The sobbing Madame Rimsky, having been calmed down as much as possible, was sent home, and the greatest interest was shown in the cleaning woman’s story about the shape in which the findirector’s office had been found. The staff were asked to go to their places and get busy, and in a short while the investigation appeared in the Variety building, accompanied by a sharp-eared, muscular, ash-coloured dog with extremely intelligent eyes. The whisper spread at once among the Variety staff that the dog was none other than the famous Ace of Diamonds. And so it was. His behaviour amazed them all. The moment Ace of Diamonds ran into the findirector’s office, he growled, baring his monstrous yellow fangs, then crouched on his belly and, with some sort of look of anguish and at the same time of rage in his eyes, crawled towards the broken window. Overcoming his fear, he suddenly jumped up on the window-sill and, throwing back his sharp muzzle, howled savagely and angrily. He refused to leave the window, growled and twitched, and kept trying to jump out.
The dog was taken from the office and turned loose in the lobby, whence he walked out through the main entrance to the street and led those following him to the cab stand. There he lost the trail he had been pursuing. After that Ace of Diamonds was taken away.
The investigation settled in Varenukha’s office, where they began summoning in turn all the Variety staff members who had witnessed yesterday’s events during the seance. It must be said that the investigation had at every step to overcome unforeseen difficulties. The thread kept snapping off in their hands.

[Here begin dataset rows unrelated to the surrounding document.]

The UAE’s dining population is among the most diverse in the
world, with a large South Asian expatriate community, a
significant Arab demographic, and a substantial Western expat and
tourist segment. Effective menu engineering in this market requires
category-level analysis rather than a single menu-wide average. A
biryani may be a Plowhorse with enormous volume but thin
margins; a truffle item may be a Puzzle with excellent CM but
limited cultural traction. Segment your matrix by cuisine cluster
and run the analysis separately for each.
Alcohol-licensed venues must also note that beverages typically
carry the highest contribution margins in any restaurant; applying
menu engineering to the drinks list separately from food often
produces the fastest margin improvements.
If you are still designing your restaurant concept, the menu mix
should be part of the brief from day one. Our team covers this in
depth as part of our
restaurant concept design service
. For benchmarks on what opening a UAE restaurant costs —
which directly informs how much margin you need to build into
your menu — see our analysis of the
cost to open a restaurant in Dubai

There had been posters, right? Right. But during the night they had been pasted over with new ones, and now, strike me dead, there wasn’t a single one to be found! And the magician himself, where had he come from? Ah, who knows! But there was a contract drawn up with him?
‘I suppose so,’ the agitated Vassily Stepanovich replied.

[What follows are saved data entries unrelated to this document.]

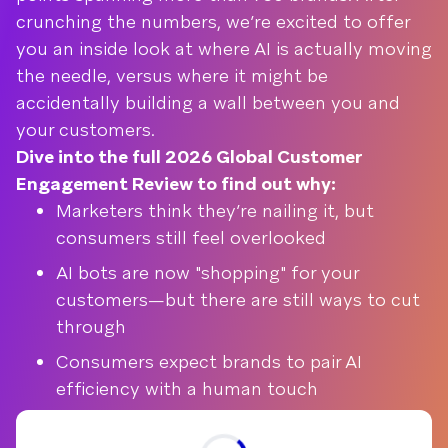
crunching the numbers, we’re excited to offer
you an inside look at where AI is actually moving
the needle, versus where it might be
accidentally building a wall between you and
your customers.
Dive into the full 2026 Global Customer
Engagement Review to find out why:
Marketers think they’re nailing it, but
consumers still feel overlooked
AI bots are now "shopping" for your
customers—but there are still ways to cut
through
Consumers expect brands to pair AI
efficiency with a human touch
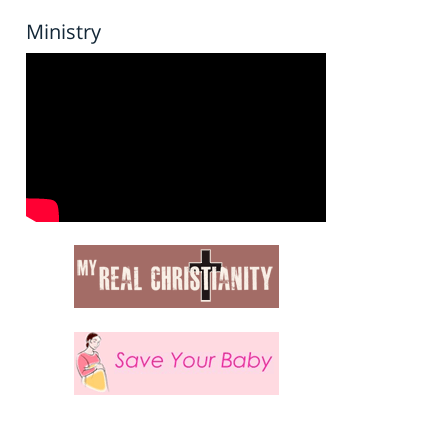
Ministry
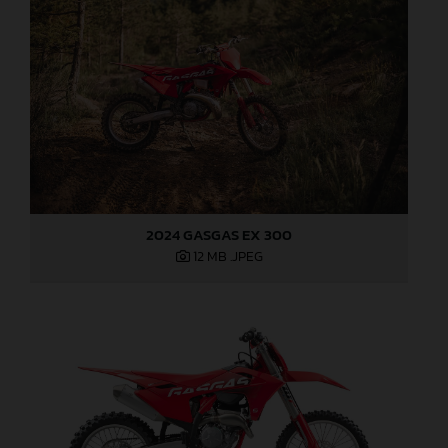
2024 GASGAS EX 300
12 MB
.JPEG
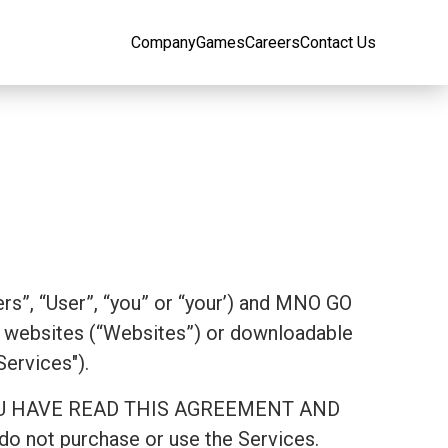
Company
Games
Careers
Contact Us
rs”, “User”, “you” or “your’) and MNO GO
websites (“Websites”) or downloadable
Services").
AT YOU HAVE READ THIS AGREEMENT AND
 not purchase or use the Services.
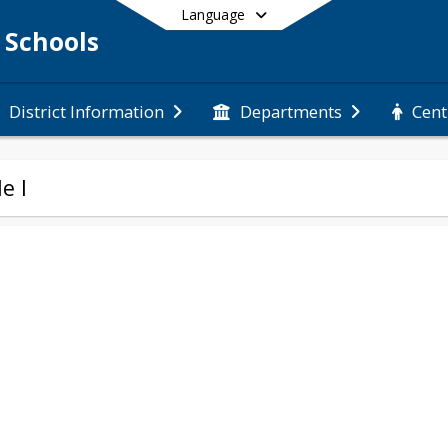
Language
 Schools
Cent
District Information
Departments
End of main menu
le I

‘And if one was drawn up, it had to go through bookkeeping?’
‘Most assuredly,’ responded the agitated Vassily Stepanovich.
‘Then where is it?’
‘Not here,’ the bookkeeper replied, turning ever more pale and spreading his arms.

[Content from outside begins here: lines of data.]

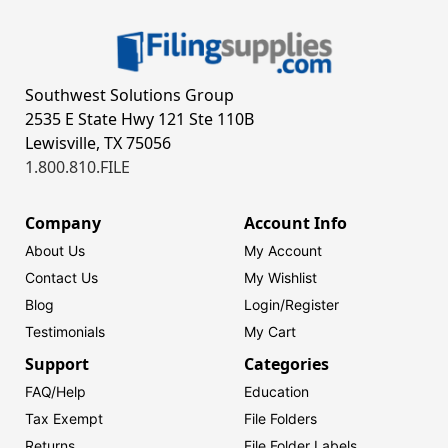
Southwest Solutions Group
2535 E State Hwy 121 Ste 110B
Lewisville, TX 75056
1.800.810.FILE
Company
Account Info
About Us
My Account
Contact Us
My Wishlist
Blog
Login/
Register
Testimonials
My Cart
Support
Categories
FAQ/Help
Education
Tax Exempt
File Folders
Returns
File Folder Labels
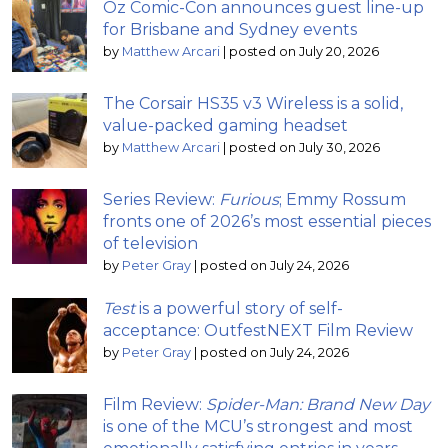
Oz Comic-Con announces guest line-up
for Brisbane and Sydney events
by
Matthew Arcari
|
posted on July 20, 2026
The Corsair HS35 v3 Wireless is a solid,
value-packed gaming headset
by
Matthew Arcari
|
posted on July 30, 2026
Series Review:
Furious
; Emmy Rossum
fronts one of 2026’s most essential pieces
of television
by
Peter Gray
|
posted on July 24, 2026
Test
is a powerful story of self-
acceptance: OutfestNEXT Film Review
by
Peter Gray
|
posted on July 24, 2026
Film Review:
Spider-Man: Brand New Day
is one of the MCU’s strongest and most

And indeed no trace of the contract was found in the files of the bookkeeping office, nor at the findirector‘s, nor at Likhodeev’s or Varenukha’s.
And what was this magician’s name? Vassily Stepanovich did not know, he had not been at the seance yesterday. The ushers did not know, the box-office girl wrinkled her brow, wrinkled it, thought and thought, and finally said:
‘Wo ... Woland, seems like ...’
Or maybe not Woland? Maybe not Woland. Maybe Faland.
It turned out that in the foreigners’ bureau they had heard precisely nothing either about any Woland, or for that matter any Faland, the magician.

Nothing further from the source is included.